韓国Samsung Electronicsは現地時間2016年10月13日、生産中止を決めたスマートフォン「Galaxy Note7」について、米国向け自主回収プログラムの拡大を発表した。米消費者製品安全委員会(CPSC)の承認を得た新たなプログラムでは、交換後のGalaxy Note7も対象に含める。

 SamsungはGalaxy Note7を8月19日にリリースしたが、バッテリー過熱や発火などの不具合報告が相次ぎ、世界で250万台を対象とする回収・交換プログラムを実施した。しかし交換後の端末による発火事故が複数報告され、Samsungは10月11日にGalaxy Note7の生産打ち切りを決定した(関連記事:Samsung、「Galaxy Note7」の恒久的な生産中止を決定)。

 米国ではCPSCとの連係のもと、9月15日に100万台を対象とする正式リコールを発表し(関連記事:Samsungの「Galaxy Note7」が米国で正式リコール、対象は100万台)、返金や機種変更に応じていた。自主回収プログラムの拡大により、未交換および交換済みを含む190万台が対象となる。

 CPSCによると、米国ではGalaxy Note7のバッテリー過熱報告が96件あり、そのうち23件は9月15日以降のものだという。

 10月13日に開始する新たな自主回収プログラムでは、他のSamsung製端末に変更するユーザーには最大100ドル相当のクレジットが付与される。端末購入代金の払戻を受けるユーザーや他社製スマートフォンに変更するユーザーには25ドル相当のクレジットを提供する。

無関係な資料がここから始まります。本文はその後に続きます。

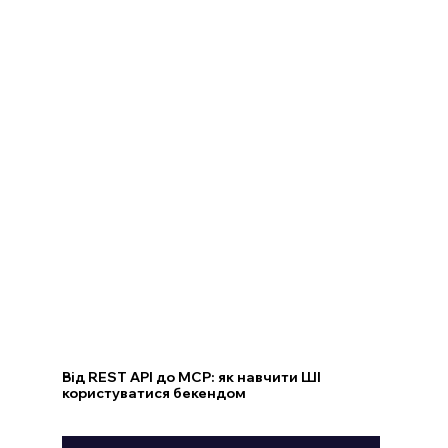
Від REST API до MCP: як навчити ШІ
користуватися бекендом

 当初の自主回収プログラムで他のSamsung製端末に変更してすでに25ドル相当のクレジットを受け取っているユーザーには75ドル分のクレジットが与えられる。

 Samsungは同社製品を使い続ける人に100ドルを払うことによって、ユーザーのロイヤリティーを確保したい考えだと、米メディア(TechCrunchCNET)は指摘している。

 韓国の通信社Yonhap News Agencyによると、韓国向けの自主回収プログラムでは、Samsung製端末に変更するユーザーには3万ウオン(約27ドル)相当のクレジットが付与され、交換機種が「Galaxy S7」や「Galaxy S7 Edge」といった最新モデルの場合は7万ウオン(約62ドル)相当を受け取れる。Galaxy Note7購入時の特典として無償で入手したフィットネストラッカー「Gear Fit 2」は返還する必要がない。